Article ID | Journal | Published Year | Pages | File Type |
---|---|---|---|---|
1398002 | European Polymer Journal | 2014 | 12 Pages |
•Alginate-based graft copolymers were evaluated as thermo-responsive hydrogelators.•Slight hydrophobic enrichment of the PNIPAM stickers provides injectability.•The designed hydrogel seems suitable for potential biomedical applications.

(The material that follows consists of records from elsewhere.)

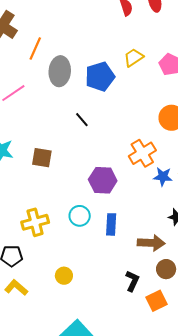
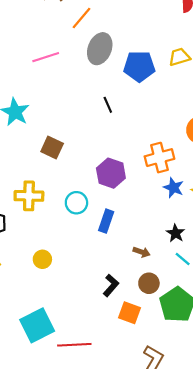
brown square: (42, 158) -> (52, 147), moved
brown arrow: (151, 243) -> (142, 252), size x0.6
orange square: (156, 301) -> (130, 313), turned 30

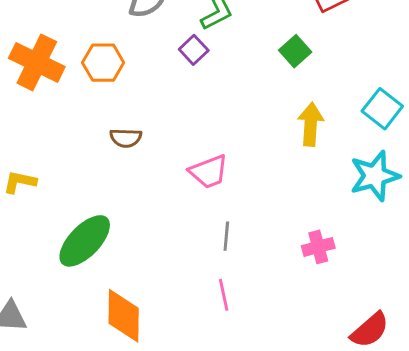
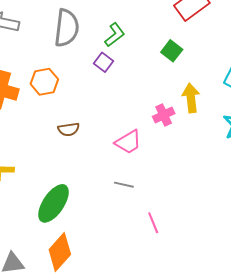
gray line: (226, 236) -> (124, 185), moved, turned -72
pink cross: (318, 247) -> (164, 115), moved
orange diamond: (124, 316) -> (60, 252), moved, turned 51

Three samples of sodium alginate grafted by amino-terminated PNIPAM (low and high molecular weight poly(N-isopropylacrylamide)) and a random P(NIPAM-co-NtBAM) (NtBAM: N-tertiary butyl acrylamide) copolymer, were synthesized via the carbodiimide chemistry and their temperature-induced hydrogelation capability was evaluated by rheology. All the samples showed thermothickening behaviour depending on concentration, ionic strength and hydrophobic comonomer content, incorporated to the PNIPAM thermo-sensitive pendant chains. The main result of this study was that a slight hydrophobic enrichment (just 15 mol% NtBAM) of PNIPAM was sufficient to shift the gelation temperature well below the physiological temperature at 32 °C and at the lowest polymer concentration studied (i.e. 10 wt%). The consequence of that was that the ALG-g-P(NIPAM-co-NtBAM) graft copolymer hydrogel exhibited the best rheological thermo-responsive properties and might be used as injectable hydrogel for potential applications in biomedicine.